Services and software
These are the different applications created and maintained by our group.
AcE
AcE is a program to aid gene prediction accuracy evaluation. It uses GFF format to make it easy to convert gene prediction results into an analyzable format. Novel features include isoform accuracy evaluation from either the annotated gene or gene prediction perspective or both at the same time. Masking of genomic sequence which has unknown features allows gene predictions in annotated regions to be analyzed in a genomic context. Test sets, such as an artificial sequence test set or genomic context test set, can be generated by selecting specified annotated sequences from a master set.
Our version is no longer maintained, from now on you can get the latest AcE version at Bioinformatics.org. You can contact with William.S.Hayes from this link.
AStalavista
AStalavista, the Alternative Splicing Trascriptional Landscape Visualization Tool and more, retrieves all alternative splicing events from generic transcript annotations.
geneid
geneid is a program to predict genes along a DNA sequence in a large set of organisms. While its accuracy compares favorably to that of other existing tools, geneid is more efficient in terms of speed and memory usage and it offers some rudimentary support to integrate predictions from multiple source.
You will also find whole genome annotations for different species obtained with geneid in our "Gene Predictions" web pages.
gff2aplot
Visualizing pair-wise alignments with annotated axes from GFF files.

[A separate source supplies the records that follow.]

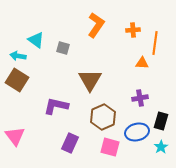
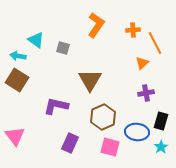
orange line: rotated 35 degrees counterclockwise
orange triangle: rotated 48 degrees counterclockwise
purple cross: moved 6 px right, 5 px up
blue ellipse: rotated 20 degrees clockwise
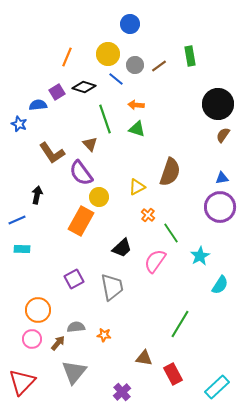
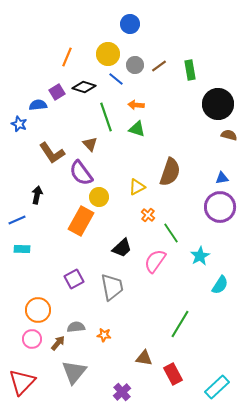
green rectangle at (190, 56): moved 14 px down
green line at (105, 119): moved 1 px right, 2 px up
brown semicircle at (223, 135): moved 6 px right; rotated 70 degrees clockwise
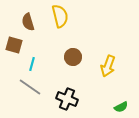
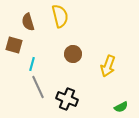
brown circle: moved 3 px up
gray line: moved 8 px right; rotated 30 degrees clockwise
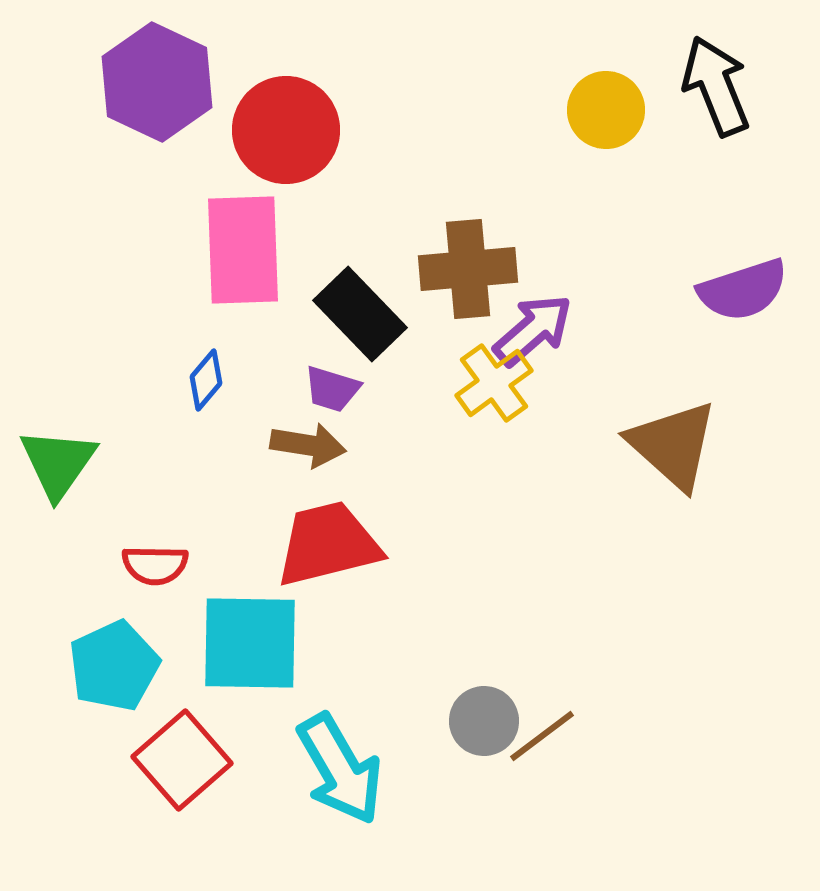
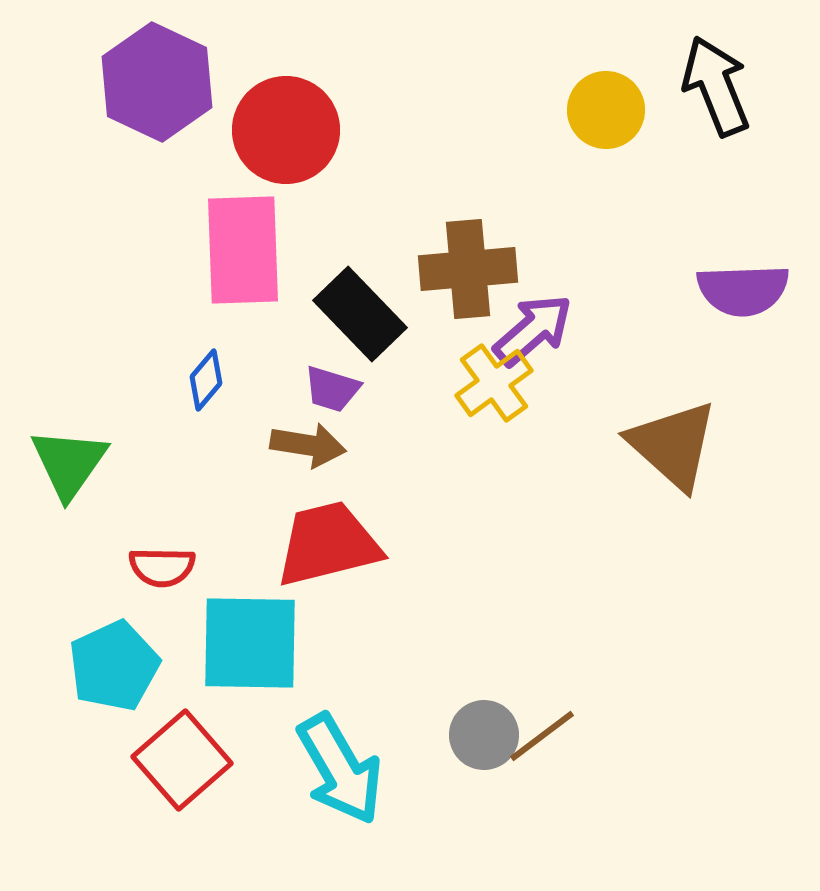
purple semicircle: rotated 16 degrees clockwise
green triangle: moved 11 px right
red semicircle: moved 7 px right, 2 px down
gray circle: moved 14 px down
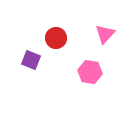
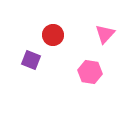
red circle: moved 3 px left, 3 px up
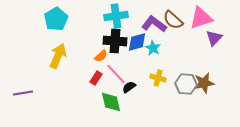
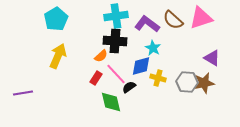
purple L-shape: moved 7 px left
purple triangle: moved 2 px left, 20 px down; rotated 42 degrees counterclockwise
blue diamond: moved 4 px right, 24 px down
gray hexagon: moved 1 px right, 2 px up
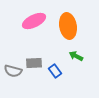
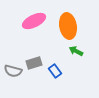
green arrow: moved 5 px up
gray rectangle: rotated 14 degrees counterclockwise
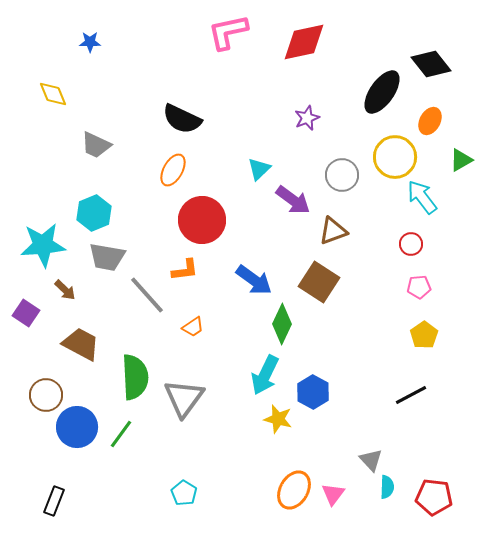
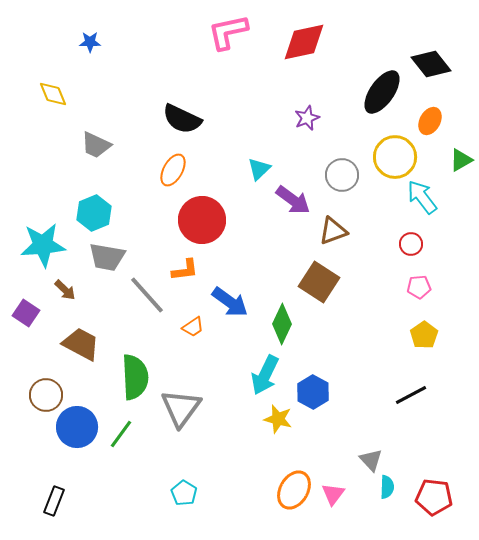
blue arrow at (254, 280): moved 24 px left, 22 px down
gray triangle at (184, 398): moved 3 px left, 10 px down
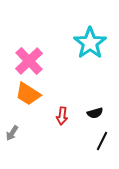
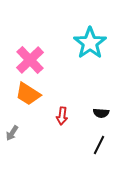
pink cross: moved 1 px right, 1 px up
black semicircle: moved 6 px right; rotated 21 degrees clockwise
black line: moved 3 px left, 4 px down
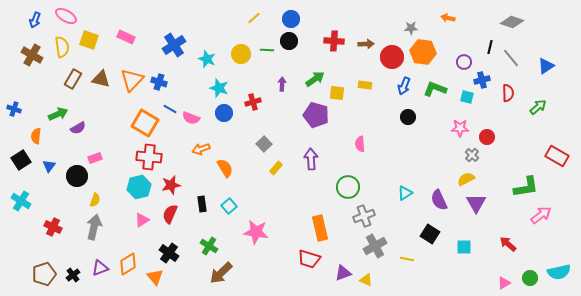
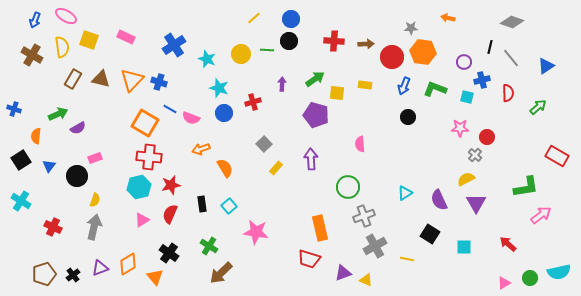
gray cross at (472, 155): moved 3 px right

We are proud to announce the new version of gff2aplot, that has been re-implemented in perl. Visit the program's web page downloading section to obtain v2.0. You can obtain the full distribution tarball from there.

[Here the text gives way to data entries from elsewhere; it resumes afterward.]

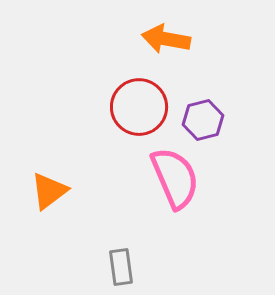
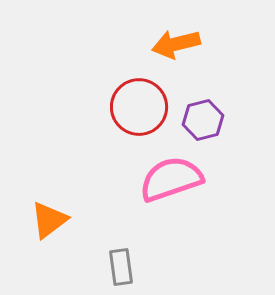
orange arrow: moved 10 px right, 5 px down; rotated 24 degrees counterclockwise
pink semicircle: moved 4 px left, 1 px down; rotated 86 degrees counterclockwise
orange triangle: moved 29 px down
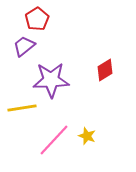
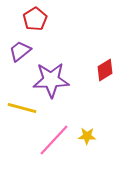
red pentagon: moved 2 px left
purple trapezoid: moved 4 px left, 5 px down
yellow line: rotated 24 degrees clockwise
yellow star: rotated 18 degrees counterclockwise
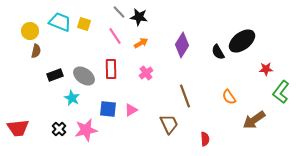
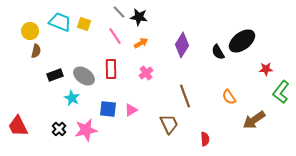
red trapezoid: moved 2 px up; rotated 70 degrees clockwise
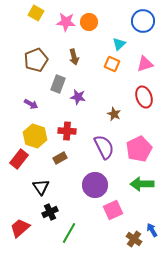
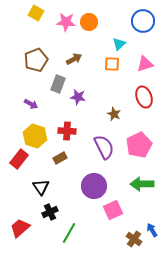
brown arrow: moved 2 px down; rotated 105 degrees counterclockwise
orange square: rotated 21 degrees counterclockwise
pink pentagon: moved 4 px up
purple circle: moved 1 px left, 1 px down
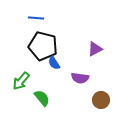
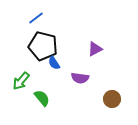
blue line: rotated 42 degrees counterclockwise
brown circle: moved 11 px right, 1 px up
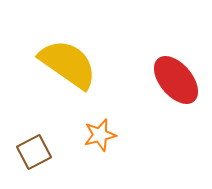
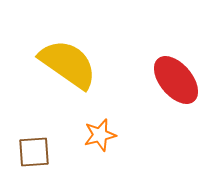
brown square: rotated 24 degrees clockwise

Although the "gff2aplot User's Manual" is not finished yet, you can start using it as we have written several HTML tutorials that will introduce you in how to use this program. We hope you will enjoy them.
A snapshots web page is also available, listing few examples of what can be done with gff2aplot.
gff2ps
Obtaining plots to compare genomic sequences and/or sources from GFF files. Last available version is 0.98. Get the PostScript version of "gff2ps Users Manual" (v0.96). A Web Server is also available at Institut Pasteur thanks to Catherine Letondal. A new section has been created: HTML HOWTOs for gff2ps. The first two HOWTOs were also added: "Comparing sources with gff2ps" and "Visualizing PostScript output from gff2ps". We hope you will find them useful.
gff2ps was used to obtain the six chromosome arm plots (X, 2L, 2R, 3L, 3R and 4) appearing in the "Coding content of the fly genome" genome map (figure 4), included as a poster in "The Genome Sequence of Drosophila melanogaster" [Adams et al. Science 287(5461):2185-2195(2000)].
We have produced the map of the Human Genome with gff2ps. 22 autosomic, X and Y chromosomes were displayed in a big poster appearing as the figure 1 of "The Sequence of the Human Genome" [Venter et al. Science 291(5507):1304-1351 (2001)]. The single chromosome pictures can be accessed from here to visualize the web version of the "Annotation of the Celera Human Genome Assembly" poster.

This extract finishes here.